Transcribed page contents
+ + + + +

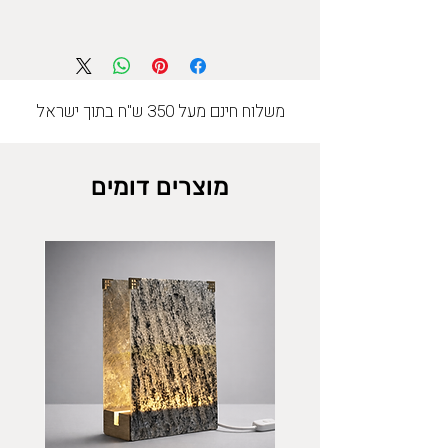
משלוח חינם מעל 350 ש"ח בתוך ישראל
מוצרים דומים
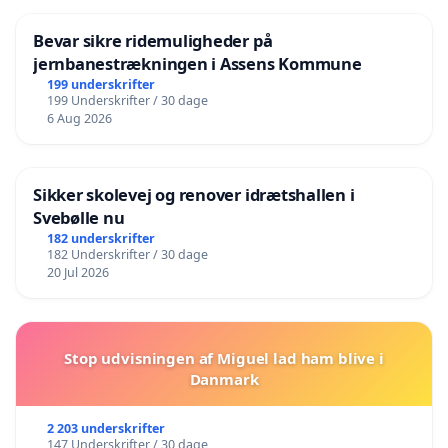
Bevar sikre ridemuligheder på
jernbanestrækningen i Assens Kommune
199 underskrifter
199 Underskrifter / 30 dage
6 Aug 2026
Sikker skolevej og renover idrætshallen i
Svebølle nu
182 underskrifter
182 Underskrifter / 30 dage
20 Jul 2026
Stop udvisningen af Miguel lad ham blive i
Danmark
2 203 underskrifter
147 Underskrifter / 30 dage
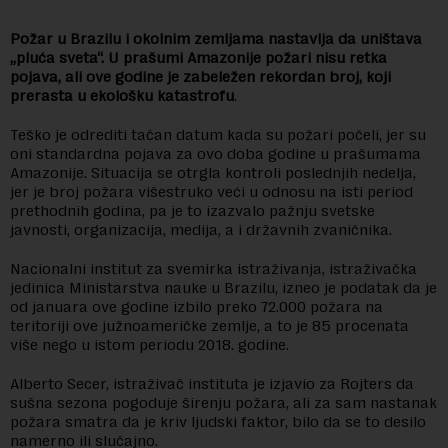
Požar u Brazilu i okolnim zemljama nastavlja da uništava
„pluća sveta“. U prašumi Amazonije požari nisu retka
pojava, ali ove godine je zabeležen rekordan broj, koji
prerasta u ekološku katastrofu
.
Teško je odrediti tačan datum kada su požari počeli, jer su
oni standardna pojava za ovo doba godine u prašumama
Amazonije. Situacija se otrgla kontroli poslednjih nedelja,
jer je broj požara višestruko veći u odnosu na isti period
prethodnih godina, pa je to izazvalo pažnju svetske
javnosti, organizacija, medija, a i državnih zvaničnika.
Nacionalni institut za svemirka istraživanja, istraživačka
jedinica Ministarstva nauke u Brazilu, izneo je podatak da je
od januara ove godine izbilo preko 72.000 požara na
teritoriji ove južnoameričke zemlje, a to je 85 procenata
više nego u istom periodu 2018. godine.
Alberto Secer, istraživač instituta je izjavio za Rojters da
sušna sezona pogoduje širenju požara, ali za sam nastanak
požara smatra da je kriv ljudski faktor, bilo da se to desilo
namerno ili slučajno.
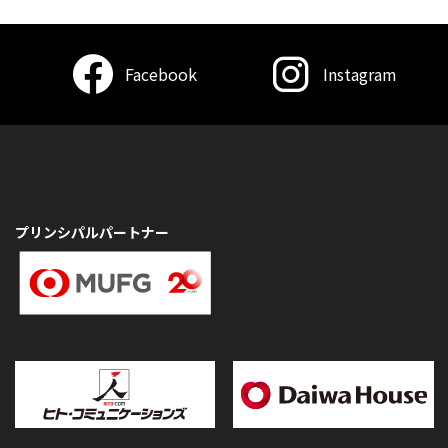
Facebook
Instagram
プリンシパルパートナー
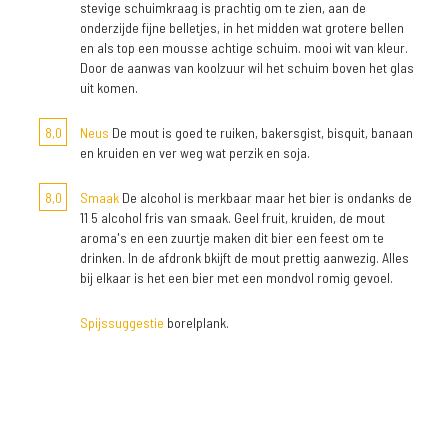
stevige schuimkraag is prachtig om te zien, aan de
onderzijde fijne belletjes, in het midden wat grotere bellen
en als top een mousse achtige schuim. mooi wit van kleur.
Door de aanwas van koolzuur wil het schuim boven het glas
uit komen.
8,0
Neus
De mout is goed te ruiken, bakersgist, bisquit, banaan
en kruiden en ver weg wat perzik en soja.
8,0
Smaak
De alcohol is merkbaar maar het bier is ondanks de
11 5 alcohol fris van smaak. Geel fruit, kruiden, de mout
aroma's en een zuurtje maken dit bier een feest om te
drinken. In de afdronk bkijft de mout prettig aanwezig. Alles
bij elkaar is het een bier met een mondvol romig gevoel.
Spijssuggestie
borelplank.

+ + + + +

**Assigned task:** Write out exactly the lines from the one containing "Bevar sikre ridemuligheder på" to the last line of the records above, both included, and leave out any pictures.

**Answer box:**
Bevar sikre ridemuligheder på
jernbanestrækningen i Assens Kommune
199 underskrifter
199 Underskrifter / 30 dage
6 Aug 2026
Sikker skolevej og renover idrætshallen i
Svebølle nu
182 underskrifter
182 Underskrifter / 30 dage
20 Jul 2026
Stop udvisningen af Miguel lad ham blive i
Danmark
2 203 underskrifter
147 Underskrifter / 30 dage
Požar u Brazilu i okolnim zemljama nastavlja da uništava
„pluća sveta“. U prašumi Amazonije požari nisu retka
pojava, ali ove godine je zabeležen rekordan broj, koji
prerasta u ekološku katastrofu
.
Teško je odrediti tačan datum kada su požari počeli, jer su
oni standardna pojava za ovo doba godine u prašumama
Amazonije. Situacija se otrgla kontroli poslednjih nedelja,
jer je broj požara višestruko veći u odnosu na isti period
prethodnih godina, pa je to izazvalo pažnju svetske
javnosti, organizacija, medija, a i državnih zvaničnika.
Nacionalni institut za svemirka istraživanja, istraživačka
jedinica Ministarstva nauke u Brazilu, izneo je podatak da je
od januara ove godine izbilo preko 72.000 požara na
teritoriji ove južnoameričke zemlje, a to je 85 procenata
više nego u istom periodu 2018. godine.
Alberto Secer, istraživač instituta je izjavio za Rojters da
sušna sezona pogoduje širenju požara, ali za sam nastanak
požara smatra da je kriv ljudski faktor, bilo da se to desilo
namerno ili slučajno.
Facebook
Instagram
プリンシパルパートナー
stevige schuimkraag is prachtig om te zien, aan de
onderzijde fijne belletjes, in het midden wat grotere bellen
en als top een mousse achtige schuim. mooi wit van kleur.
Door de aanwas van koolzuur wil het schuim boven het glas
uit komen.
8,0
Neus
De mout is goed te ruiken, bakersgist, bisquit, banaan
en kruiden en ver weg wat perzik en soja.
8,0
Smaak
De alcohol is merkbaar maar het bier is ondanks de
11 5 alcohol fris van smaak. Geel fruit, kruiden, de mout
aroma's en een zuurtje maken dit bier een feest om te
drinken. In de afdronk bkijft de mout prettig aanwezig. Alles
bij elkaar is het een bier met een mondvol romig gevoel.
Spijssuggestie
borelplank.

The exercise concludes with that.